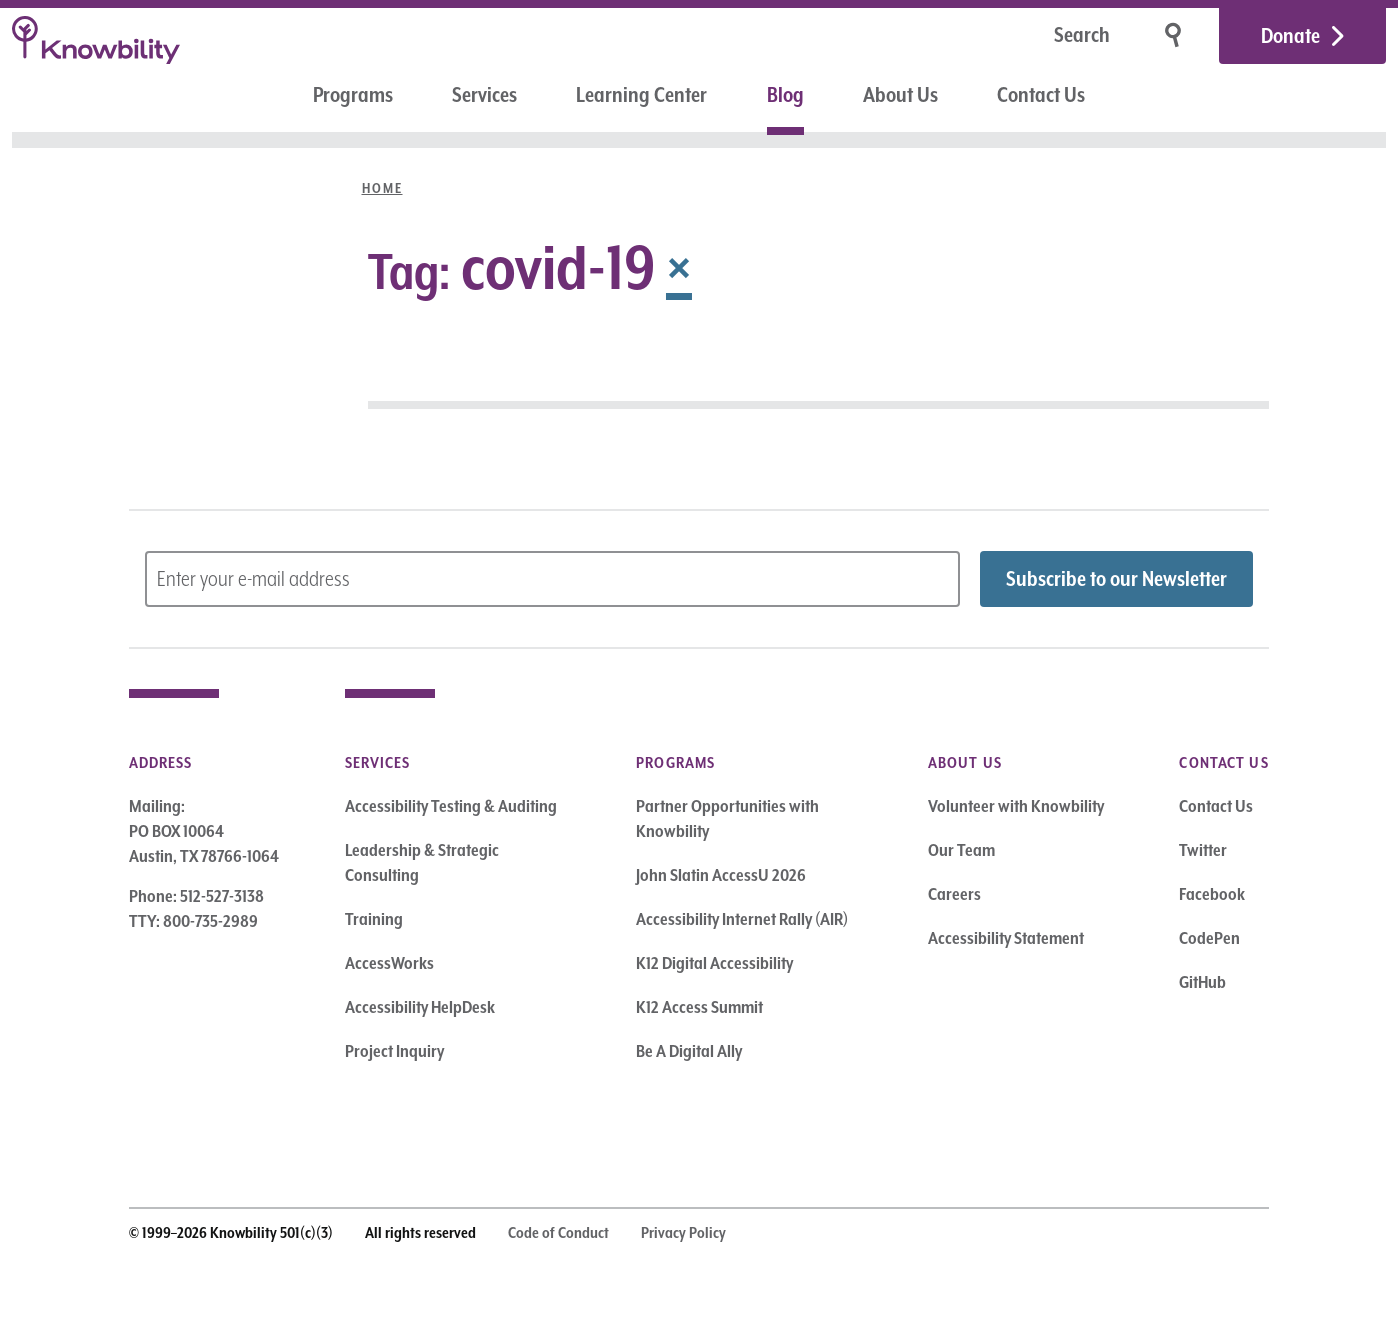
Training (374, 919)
-=-=-
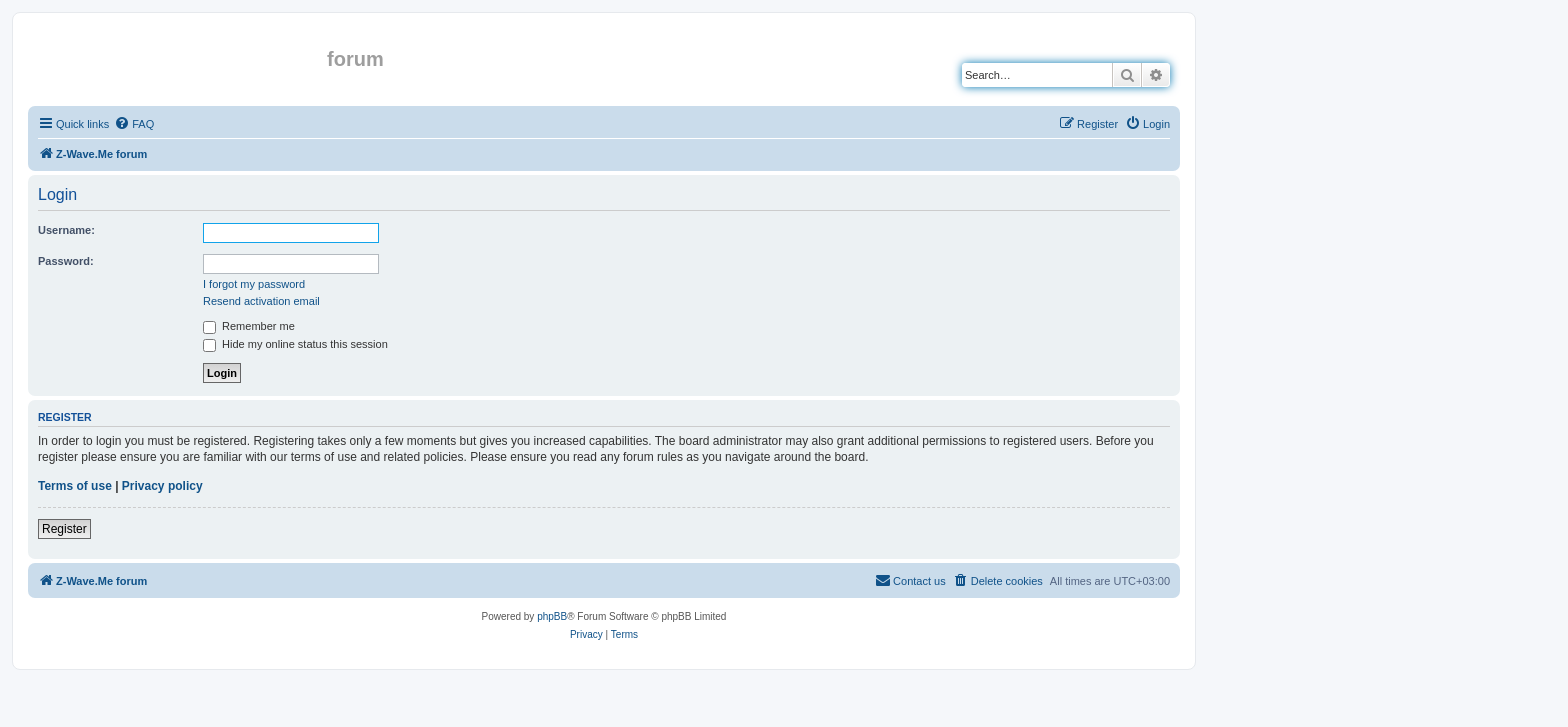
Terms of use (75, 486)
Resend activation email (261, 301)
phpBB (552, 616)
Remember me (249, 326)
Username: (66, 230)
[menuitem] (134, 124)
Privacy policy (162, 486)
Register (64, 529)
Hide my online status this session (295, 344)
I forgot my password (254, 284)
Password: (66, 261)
-=-=-
_EXERCISE_
Retype only the stretch of lines above starting at the one with "Register (64, 529)" and stopping at the one with "Password: (66, 261)", exactly as written, with both kept.

_ANSWER SECTION_
Register (64, 529)
Hide my online status this session (295, 344)
I forgot my password (254, 284)
Password: (66, 261)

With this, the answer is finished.